RAW DATA>

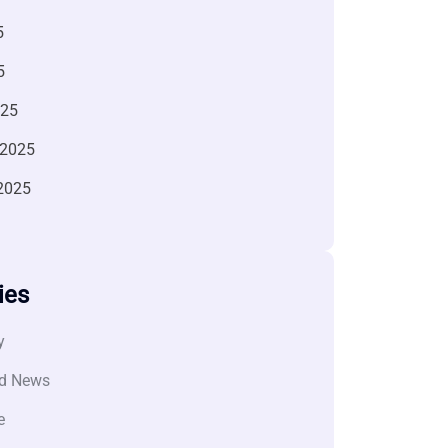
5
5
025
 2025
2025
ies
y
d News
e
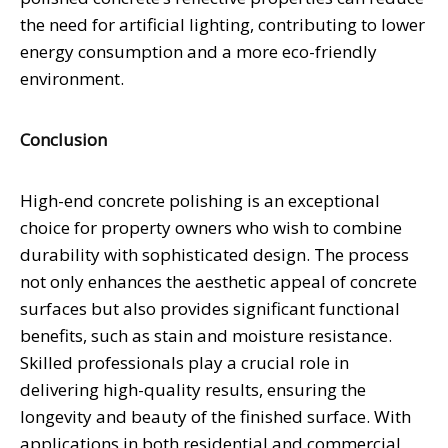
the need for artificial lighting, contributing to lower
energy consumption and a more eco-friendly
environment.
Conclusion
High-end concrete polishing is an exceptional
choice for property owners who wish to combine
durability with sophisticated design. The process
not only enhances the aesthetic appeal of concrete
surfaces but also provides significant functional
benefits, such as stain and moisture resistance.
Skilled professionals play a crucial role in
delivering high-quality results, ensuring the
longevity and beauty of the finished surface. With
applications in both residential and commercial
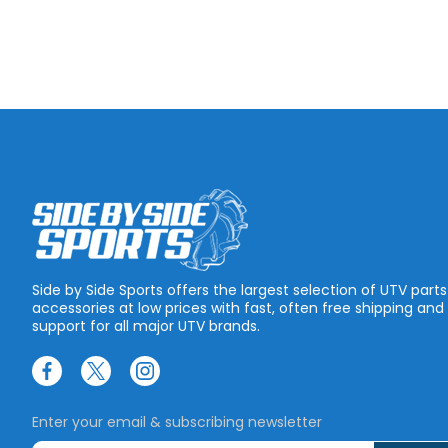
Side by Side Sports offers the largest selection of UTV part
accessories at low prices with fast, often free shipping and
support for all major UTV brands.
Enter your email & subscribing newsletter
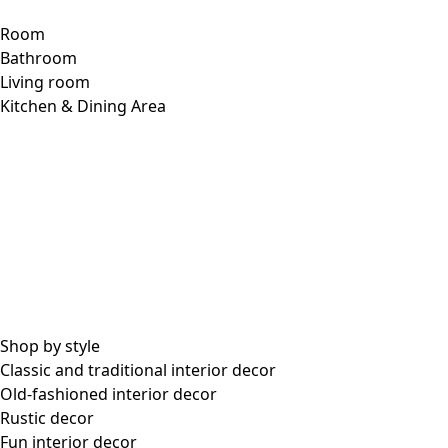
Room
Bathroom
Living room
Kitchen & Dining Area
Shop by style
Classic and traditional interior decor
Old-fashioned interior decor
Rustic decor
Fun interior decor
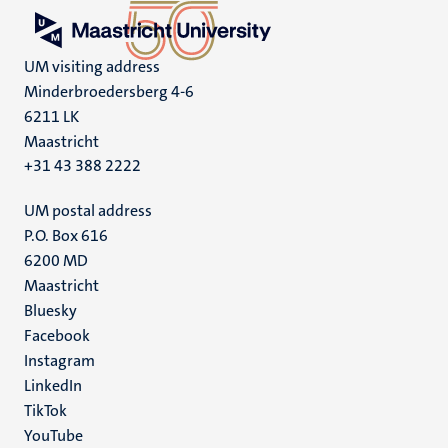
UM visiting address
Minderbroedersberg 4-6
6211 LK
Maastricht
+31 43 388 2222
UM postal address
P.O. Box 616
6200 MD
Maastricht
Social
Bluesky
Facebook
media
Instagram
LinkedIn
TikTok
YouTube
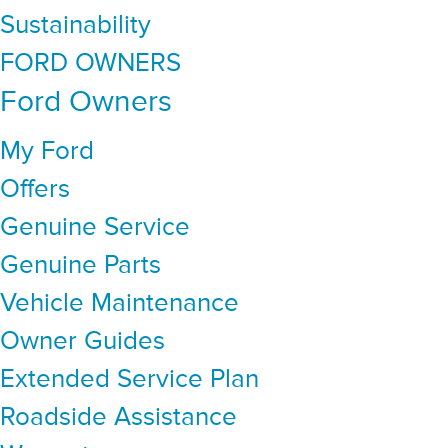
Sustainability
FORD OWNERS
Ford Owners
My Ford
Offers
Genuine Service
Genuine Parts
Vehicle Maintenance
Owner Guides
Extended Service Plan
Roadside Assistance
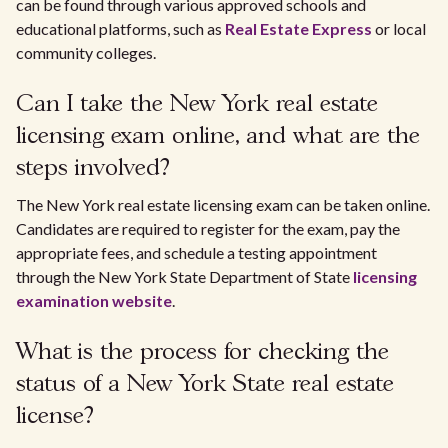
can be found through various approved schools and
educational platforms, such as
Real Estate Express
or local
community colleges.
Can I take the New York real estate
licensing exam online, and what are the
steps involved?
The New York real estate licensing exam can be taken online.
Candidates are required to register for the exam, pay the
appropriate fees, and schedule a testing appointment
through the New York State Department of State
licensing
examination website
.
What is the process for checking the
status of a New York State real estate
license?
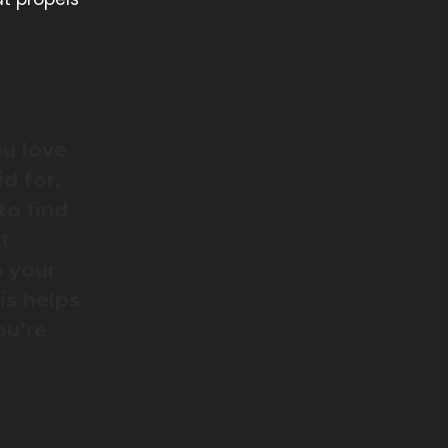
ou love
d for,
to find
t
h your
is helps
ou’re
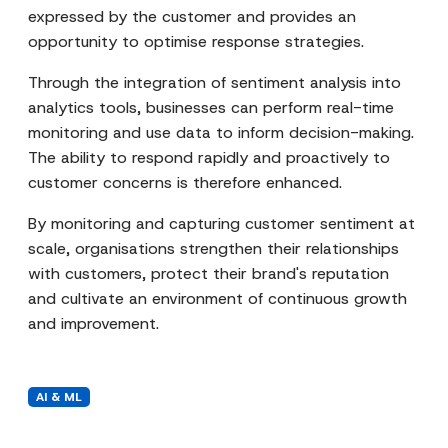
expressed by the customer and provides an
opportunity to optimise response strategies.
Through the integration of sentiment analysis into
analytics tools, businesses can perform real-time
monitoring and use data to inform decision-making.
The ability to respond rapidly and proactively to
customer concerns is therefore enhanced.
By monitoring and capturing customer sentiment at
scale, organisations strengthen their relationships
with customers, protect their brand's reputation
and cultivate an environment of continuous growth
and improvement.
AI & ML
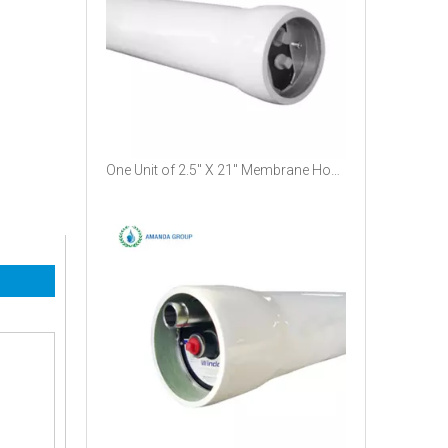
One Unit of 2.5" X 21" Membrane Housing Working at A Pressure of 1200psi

---

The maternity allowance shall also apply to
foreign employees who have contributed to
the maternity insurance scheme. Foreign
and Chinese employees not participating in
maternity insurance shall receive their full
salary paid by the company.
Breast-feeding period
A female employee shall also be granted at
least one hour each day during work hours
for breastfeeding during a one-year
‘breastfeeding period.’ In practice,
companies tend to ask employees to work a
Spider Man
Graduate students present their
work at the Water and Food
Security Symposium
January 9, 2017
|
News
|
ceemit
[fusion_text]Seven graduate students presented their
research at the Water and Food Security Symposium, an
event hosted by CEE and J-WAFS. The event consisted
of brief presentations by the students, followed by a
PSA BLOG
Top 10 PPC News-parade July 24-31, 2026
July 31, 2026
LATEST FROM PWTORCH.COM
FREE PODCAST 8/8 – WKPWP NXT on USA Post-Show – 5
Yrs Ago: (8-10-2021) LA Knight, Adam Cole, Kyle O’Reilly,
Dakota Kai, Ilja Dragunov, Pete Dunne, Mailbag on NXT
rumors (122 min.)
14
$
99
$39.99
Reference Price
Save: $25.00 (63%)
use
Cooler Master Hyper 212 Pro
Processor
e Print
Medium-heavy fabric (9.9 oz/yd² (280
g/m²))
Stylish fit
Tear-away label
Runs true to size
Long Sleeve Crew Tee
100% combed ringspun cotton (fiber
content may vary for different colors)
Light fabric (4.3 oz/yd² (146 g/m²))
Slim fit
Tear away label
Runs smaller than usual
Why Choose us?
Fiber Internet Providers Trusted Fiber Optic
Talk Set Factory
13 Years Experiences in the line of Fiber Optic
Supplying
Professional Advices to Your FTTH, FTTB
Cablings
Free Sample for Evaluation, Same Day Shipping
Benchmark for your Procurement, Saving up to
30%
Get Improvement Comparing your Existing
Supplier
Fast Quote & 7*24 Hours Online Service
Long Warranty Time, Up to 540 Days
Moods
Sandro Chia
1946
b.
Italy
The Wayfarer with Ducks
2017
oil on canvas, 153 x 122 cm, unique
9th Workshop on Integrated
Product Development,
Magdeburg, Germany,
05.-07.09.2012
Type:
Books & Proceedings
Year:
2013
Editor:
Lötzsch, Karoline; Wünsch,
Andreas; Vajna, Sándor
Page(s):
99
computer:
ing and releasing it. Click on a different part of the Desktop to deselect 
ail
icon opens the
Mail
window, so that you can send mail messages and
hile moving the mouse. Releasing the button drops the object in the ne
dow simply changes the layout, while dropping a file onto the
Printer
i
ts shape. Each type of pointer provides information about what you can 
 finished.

* * *

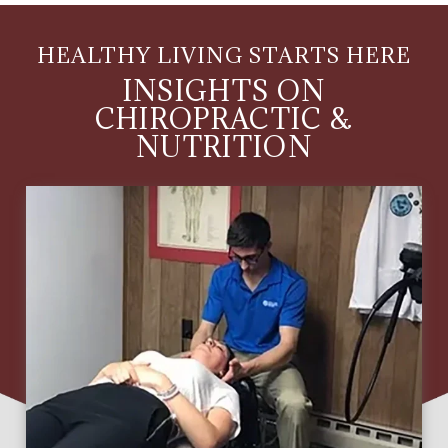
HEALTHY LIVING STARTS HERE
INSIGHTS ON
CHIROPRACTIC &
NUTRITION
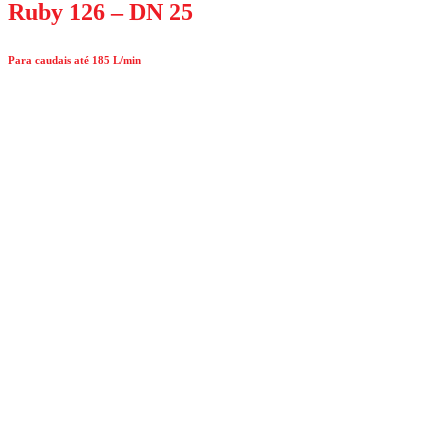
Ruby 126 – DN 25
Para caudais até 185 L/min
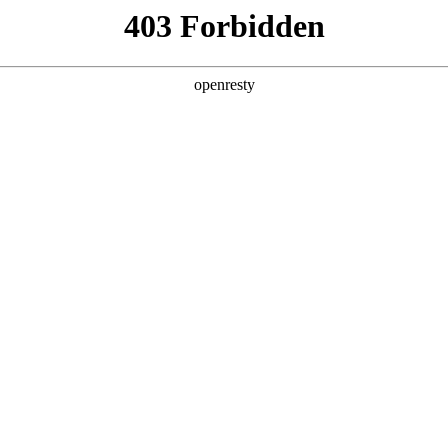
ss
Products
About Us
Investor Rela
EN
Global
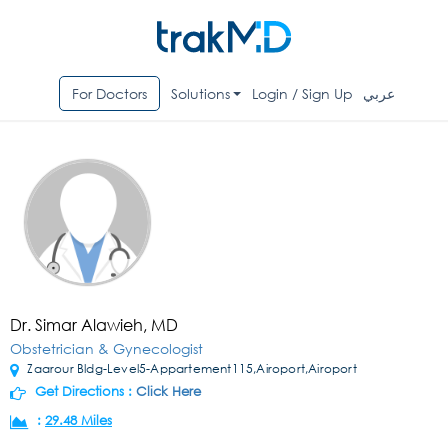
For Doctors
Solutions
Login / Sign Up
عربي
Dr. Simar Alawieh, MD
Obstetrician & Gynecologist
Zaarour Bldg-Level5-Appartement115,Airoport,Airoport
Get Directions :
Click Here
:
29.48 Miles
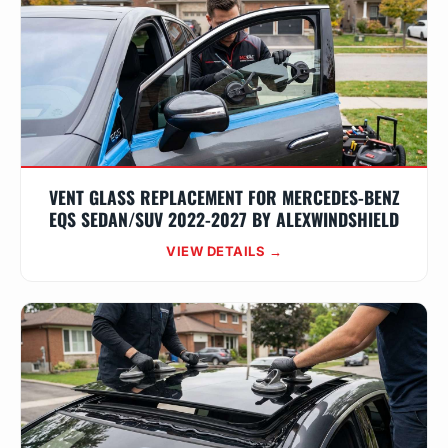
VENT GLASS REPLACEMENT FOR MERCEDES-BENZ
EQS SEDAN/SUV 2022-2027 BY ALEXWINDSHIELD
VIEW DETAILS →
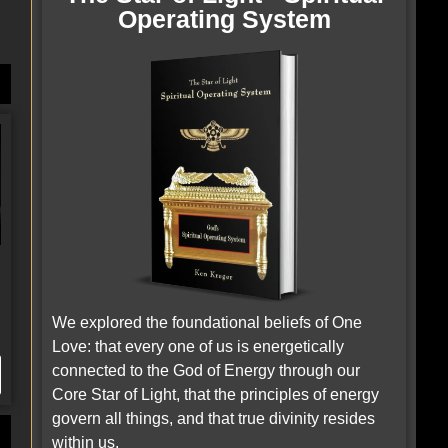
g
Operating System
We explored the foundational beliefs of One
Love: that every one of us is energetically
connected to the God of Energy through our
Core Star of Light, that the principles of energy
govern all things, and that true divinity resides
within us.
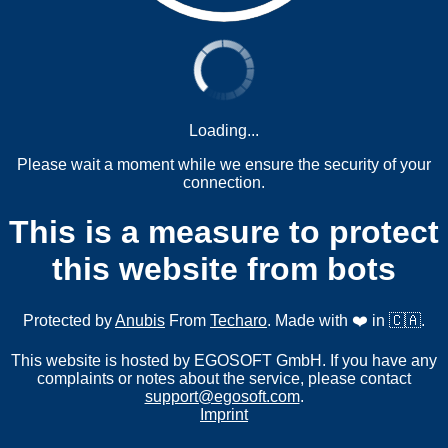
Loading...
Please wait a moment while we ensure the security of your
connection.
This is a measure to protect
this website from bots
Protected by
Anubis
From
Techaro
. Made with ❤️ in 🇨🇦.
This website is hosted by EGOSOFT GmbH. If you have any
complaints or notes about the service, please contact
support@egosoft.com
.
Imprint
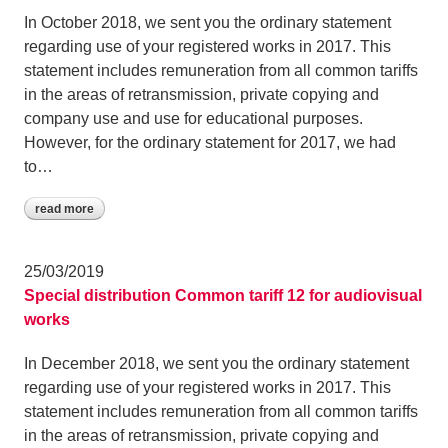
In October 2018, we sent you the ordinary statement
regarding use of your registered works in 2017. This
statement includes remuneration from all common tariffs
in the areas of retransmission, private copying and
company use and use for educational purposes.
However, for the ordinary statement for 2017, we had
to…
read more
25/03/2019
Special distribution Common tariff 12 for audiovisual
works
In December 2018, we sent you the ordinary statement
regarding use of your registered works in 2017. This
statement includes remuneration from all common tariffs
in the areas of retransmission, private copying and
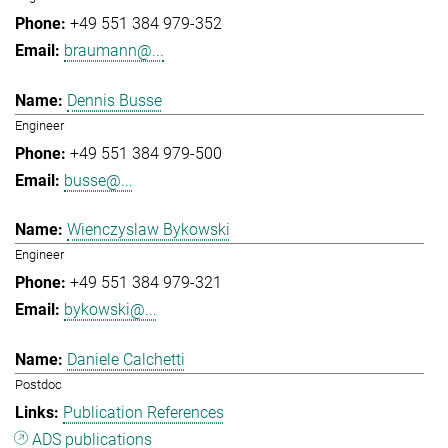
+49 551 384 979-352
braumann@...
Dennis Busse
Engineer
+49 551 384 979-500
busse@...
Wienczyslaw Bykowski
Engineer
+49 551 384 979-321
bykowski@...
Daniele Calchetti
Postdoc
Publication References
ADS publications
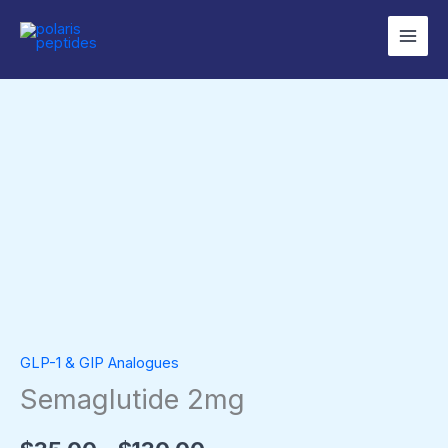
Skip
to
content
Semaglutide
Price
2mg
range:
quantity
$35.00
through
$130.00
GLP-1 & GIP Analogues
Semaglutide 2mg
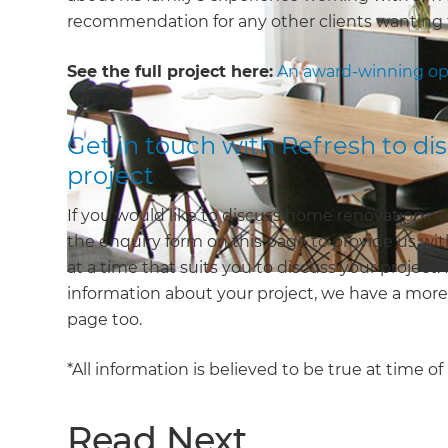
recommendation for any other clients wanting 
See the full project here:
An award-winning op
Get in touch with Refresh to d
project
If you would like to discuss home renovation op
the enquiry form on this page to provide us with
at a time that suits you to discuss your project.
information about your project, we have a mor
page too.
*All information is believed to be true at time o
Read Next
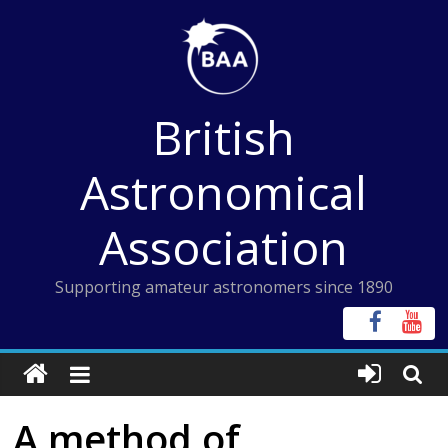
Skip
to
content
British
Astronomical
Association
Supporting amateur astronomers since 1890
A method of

EXERCISE REQUIREMENTS> Copy out the lines of the data where the word "full" can be found.

SOLVED PROBLEM>
maternity insurance shall receive their full
See the full project here:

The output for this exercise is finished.